A unique and novel product by itself may not be a surefire ticket to success, but it can certainly be helpful, and Roberts and the Wonderbelly team have that base covered. Their game Roundguard is a fascinating mashup of RPG and roguelike mechanics with classic pinball/puzzle hybrid Peggle. Launched in March, Roundguard is available on all major platforms.
“It started with a wild brainstorm,” Roberts reminisced. “We knew we loved playing with physics, so we were noodling around that space and writing one-pagers of our ideas. We'd all been quiet for a while and I was trying to get unstuck, so I was rubbing genres and mechanics together in my head to try to spark something. I remember turning to the guys and saying ‘Peggle RPG’ and it just clicked.”
Roundguard is also available on iOS by way of the Apple Arcade. For Roberts, while this opportunity sounded good, the business prospect was tenuous at best. In the end though, bringing Roundguard to Apple Arcade proved to be an enormous boon for the Wonderbelly team.
“Apple’s funding and support for Roundguard was transformative for us,” Roberts explained. “My husband Bob and I were able to go full time as Wonderbelly employees, and to focus all our effort into making a great game instead of worrying over monetization design. Roundguard would not have released on mobile without Apple’s support.”
Reeves and Hipster Whale also boast an established relationship with Apple: in 2014, the studio’s Frogger-like Crossy Road launched on mobile platforms, iOS included. The game has received a number of awards over the years, including the Apple Design Award in 2015. In February, Crossy Road Castle, a co-op platforming follow-up, released on the Apple Arcade service.
“Bringing Crossy Road Castle to Apple Arcade, we've been given incredible freedom creatively, and have been supported to keep true to our vision of the game we wanted to deliver,” Reeves said. “The Arcade team helped us understand the platform better, and shape the feature roadmap so we're really making what the players there are looking for in our next updates.”
Easily the most lucrative segment of gaming, the mobile sector is absolutely booming. For this reason, Reeves and Roberts both said that it’s nice to have the support of Apple as their teams attempt to navigate this challenging landscape.
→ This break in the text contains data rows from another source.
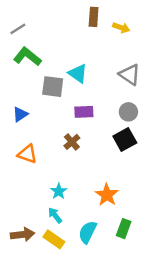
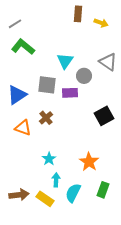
cyan triangle: (78, 73) -> (65, 61), turned 30
gray square: (53, 87) -> (47, 85), moved
gray circle: (128, 112) -> (84, 76), moved
blue triangle: (20, 114) -> (17, 95), size x1.5
brown cross: (72, 142) -> (46, 118), moved
cyan arrow: (55, 215) -> (56, 180), moved, turned 40

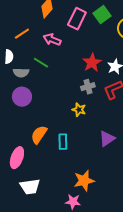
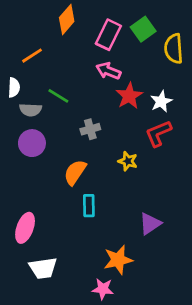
pink arrow: (52, 40) -> (108, 71), moved
gray cross: (88, 87) -> (90, 129), moved
yellow star: (79, 110) -> (128, 161), moved
orange semicircle: (39, 135) -> (75, 172), moved
purple triangle: (107, 139) -> (150, 224), moved

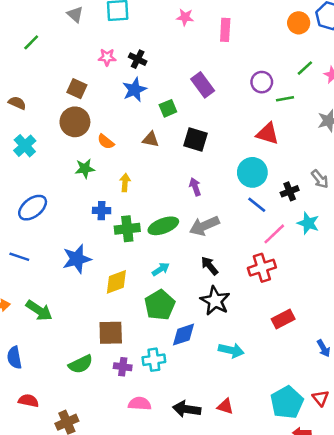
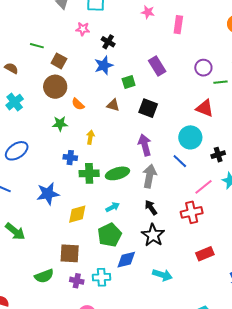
green line: (31, 42) -> (37, 46), moved, turned 56
pink star: (107, 57) -> (83, 29), moved
purple arrow: (195, 187) -> (145, 145), size x1.5
blue line: (257, 205) -> (180, 161), moved
gray arrow: (204, 226) -> (149, 176), turned 120

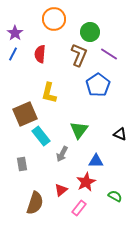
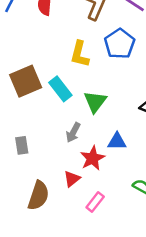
yellow L-shape: (49, 93) -> (80, 54), moved
cyan rectangle: (41, 136) -> (60, 89), moved
red star: (86, 182) -> (92, 158), moved

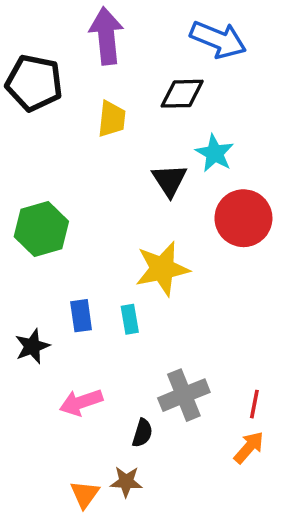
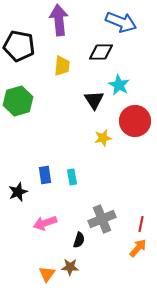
green hexagon: (41, 229) -> (18, 101), moved
yellow star: (162, 269) -> (103, 138), moved, size x0.6

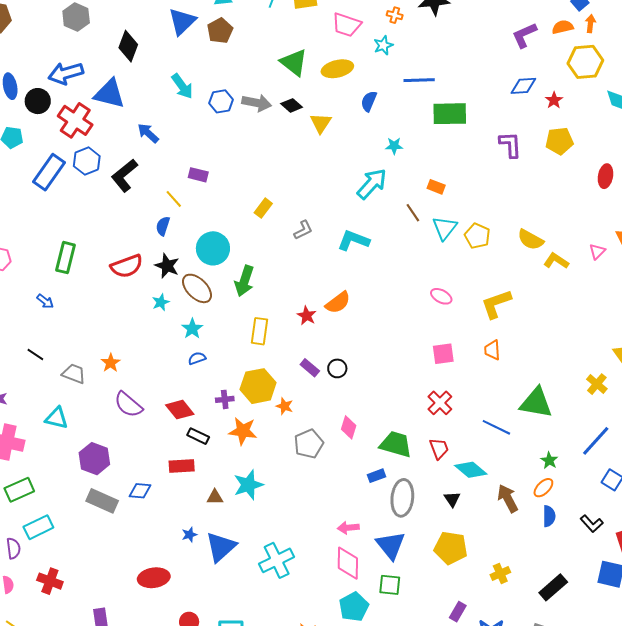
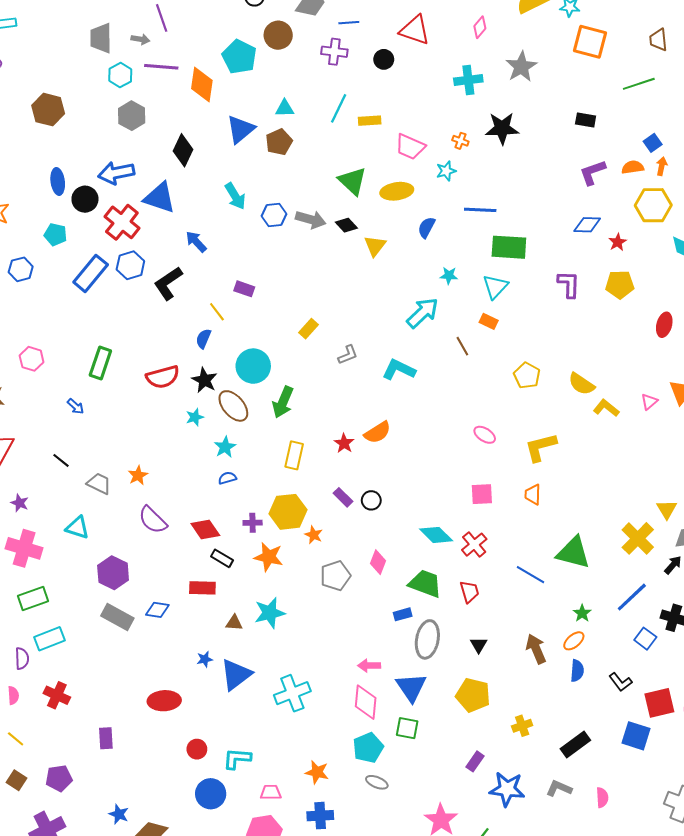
cyan triangle: (445, 228) -> (495, 287), moved
yellow cross: (597, 384) -> (638, 538), size x1.5
cyan diamond: (471, 470) -> (436, 535), moved

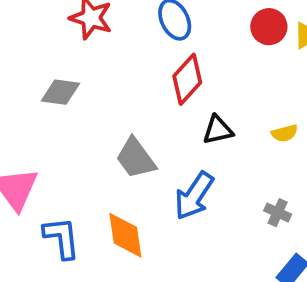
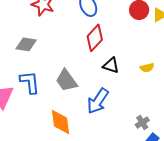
black triangle: (218, 130) -> (111, 66), turned 30
gray cross: (278, 213) -> (142, 123), moved, turned 32
blue L-shape: (62, 238) -> (30, 82), moved

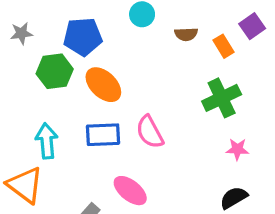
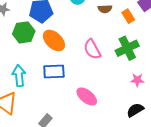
pink semicircle: (150, 132) -> (92, 49), moved
pink ellipse: (130, 191) -> (87, 96), moved

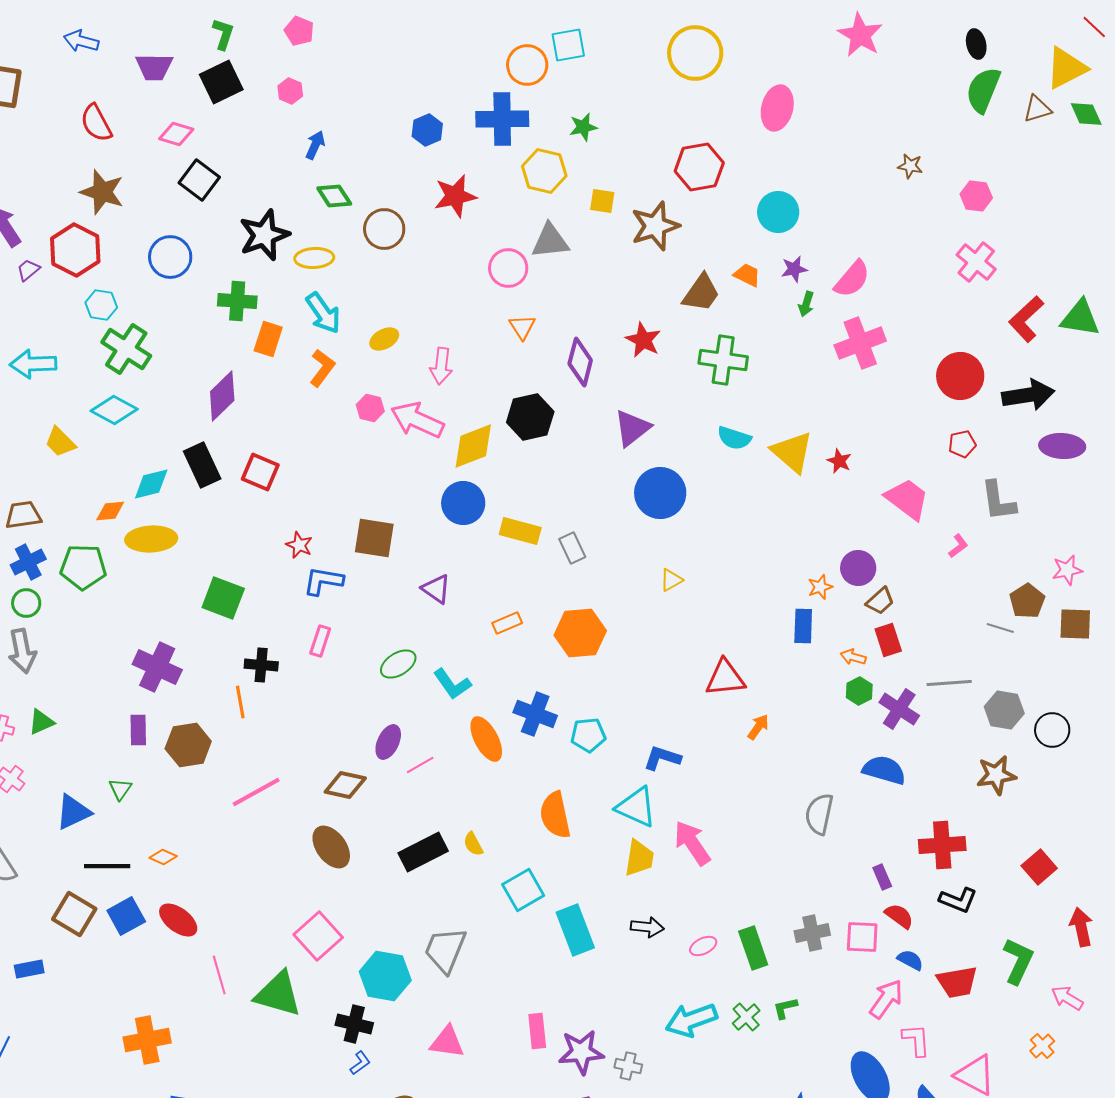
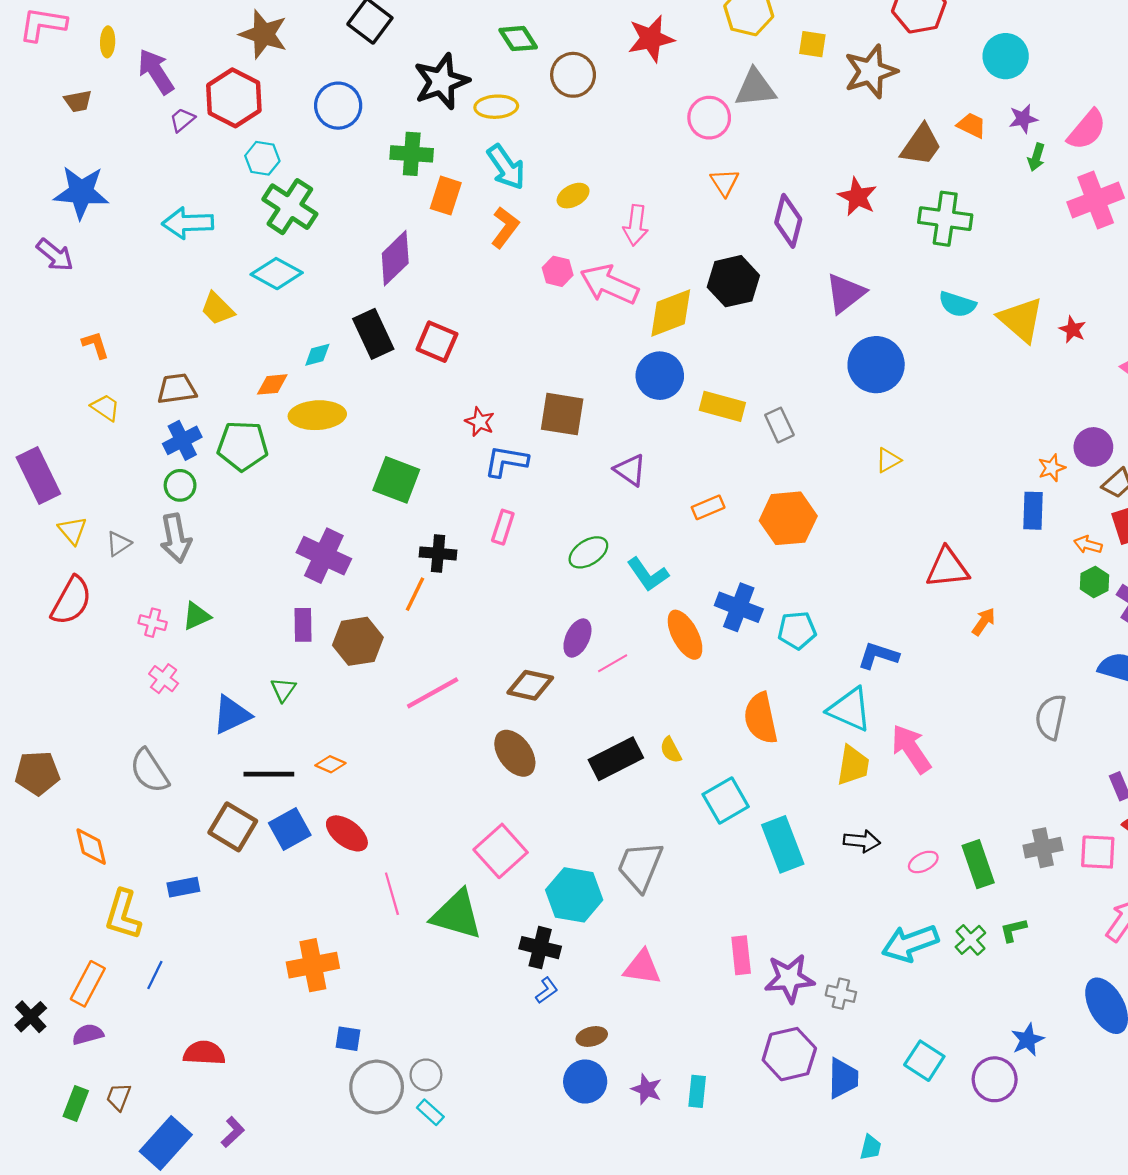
cyan diamond: (151, 484) -> (317, 355), size x0.7
orange line: (240, 702) -> (415, 594), turned 36

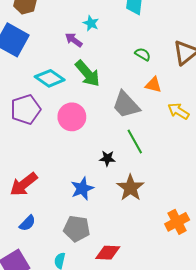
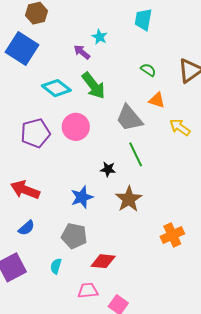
purple pentagon: (26, 109) -> (35, 133), moved
red arrow: (24, 184) -> (25, 190), turned 56

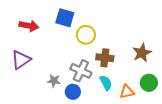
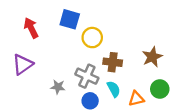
red arrow: (29, 26) -> (31, 28), turned -126
blue circle: (73, 92) -> (90, 101), moved

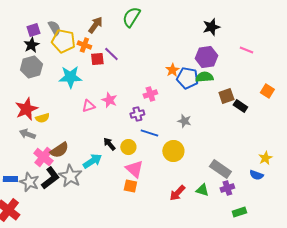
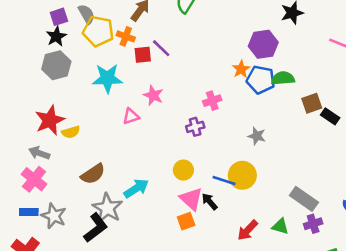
purple hexagon: (206, 57) -> (263, 44), moved
pink star: (109, 100) -> (153, 95), moved
blue line: (149, 133) -> (224, 181), moved
gray arrow: (27, 134) -> (39, 153), moved
black arrow: (109, 144) -> (210, 201), moved
pink cross: (43, 157) -> (34, 179), moved
black L-shape: (50, 178) -> (96, 228), moved
orange square: (130, 186) -> (186, 221), turned -32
Being a part of the Apple Arcade subscription services also frees developers up from having to worry about microtransactions and similarly consistent revenue streams, leaving them free to focus on the game experience.
At the end of the day, the success of Wonderbelly and Hipster Whale can be traced back to the fact that they don’t need to adhere to triple-A sensibilities. Being unencumbered by the homogenous nature of traditional game development has allowed these women-led studios to thrive in an industry dominated by men. It’s clear that the business needs to continue to foster a welcoming environment for more diverse voices. Hopefully leaders like Roberts and Reeves can help speed things up a bit.